Prompt
Scan the records for the word "said". Report each line where it occurs.

Information shown
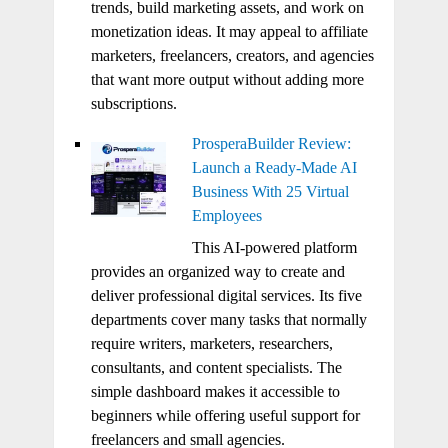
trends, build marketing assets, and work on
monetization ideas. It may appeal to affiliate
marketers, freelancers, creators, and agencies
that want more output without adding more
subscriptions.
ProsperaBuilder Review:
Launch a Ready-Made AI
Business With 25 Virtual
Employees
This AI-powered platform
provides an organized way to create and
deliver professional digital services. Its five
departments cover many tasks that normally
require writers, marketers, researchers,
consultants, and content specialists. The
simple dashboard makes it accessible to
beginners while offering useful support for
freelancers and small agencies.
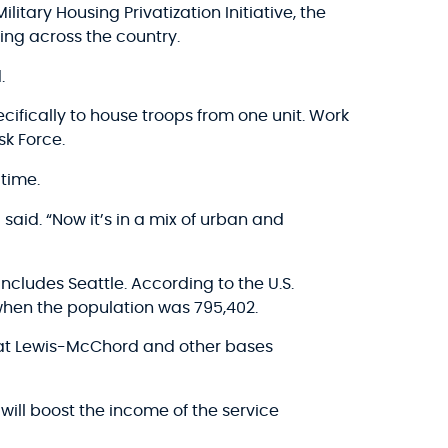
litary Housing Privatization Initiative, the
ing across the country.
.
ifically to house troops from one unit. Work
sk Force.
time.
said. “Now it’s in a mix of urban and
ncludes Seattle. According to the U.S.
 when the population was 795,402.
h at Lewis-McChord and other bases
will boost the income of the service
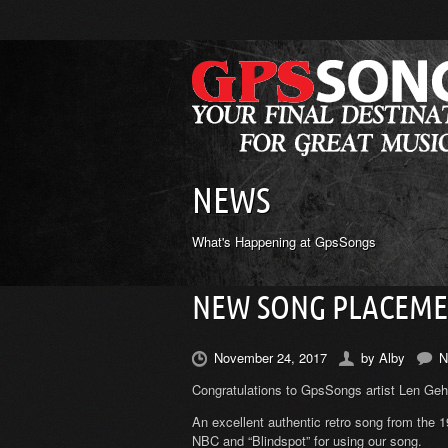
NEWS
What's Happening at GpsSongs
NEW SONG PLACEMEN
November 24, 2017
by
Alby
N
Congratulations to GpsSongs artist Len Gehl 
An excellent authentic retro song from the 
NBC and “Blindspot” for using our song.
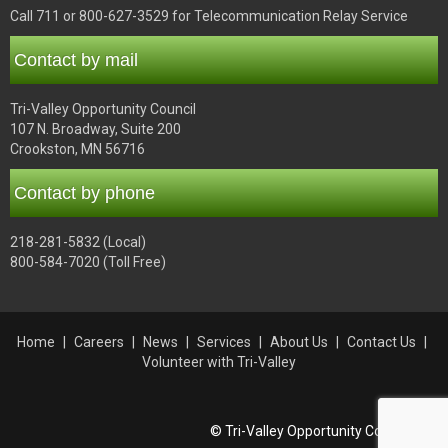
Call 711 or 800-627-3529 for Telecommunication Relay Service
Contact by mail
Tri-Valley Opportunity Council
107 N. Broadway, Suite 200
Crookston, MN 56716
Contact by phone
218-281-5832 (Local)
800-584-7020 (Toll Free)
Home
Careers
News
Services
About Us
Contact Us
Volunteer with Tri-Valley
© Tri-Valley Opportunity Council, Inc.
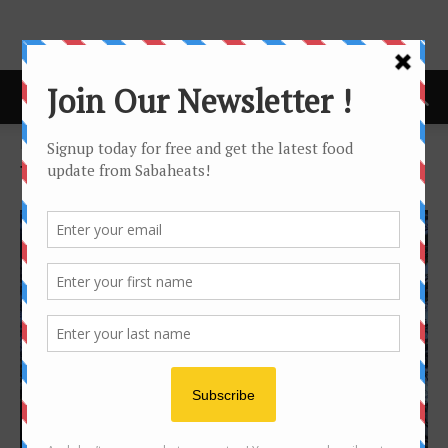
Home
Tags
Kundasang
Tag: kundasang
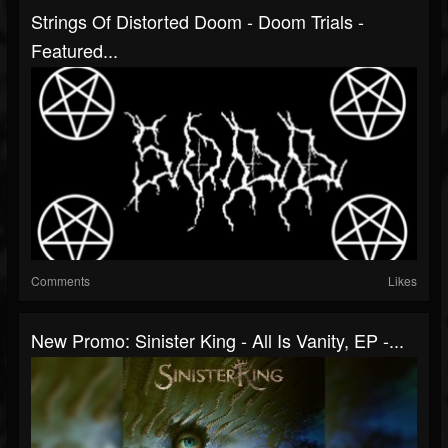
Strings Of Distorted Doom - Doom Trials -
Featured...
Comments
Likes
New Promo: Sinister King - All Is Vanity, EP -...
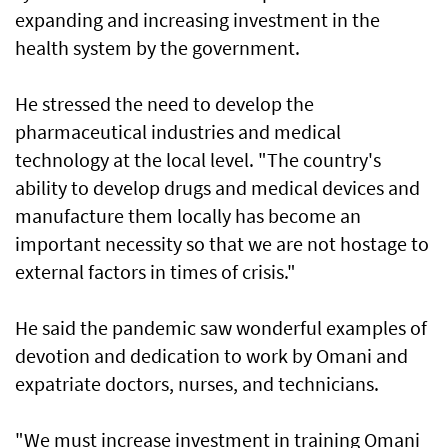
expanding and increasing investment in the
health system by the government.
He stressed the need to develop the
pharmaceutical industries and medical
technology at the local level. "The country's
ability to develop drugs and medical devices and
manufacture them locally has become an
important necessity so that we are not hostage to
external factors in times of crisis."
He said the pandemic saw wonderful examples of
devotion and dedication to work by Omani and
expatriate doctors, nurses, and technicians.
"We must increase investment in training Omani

Written answer
said. “Now it’s in a mix of urban and
He said the pandemic saw wonderful examples of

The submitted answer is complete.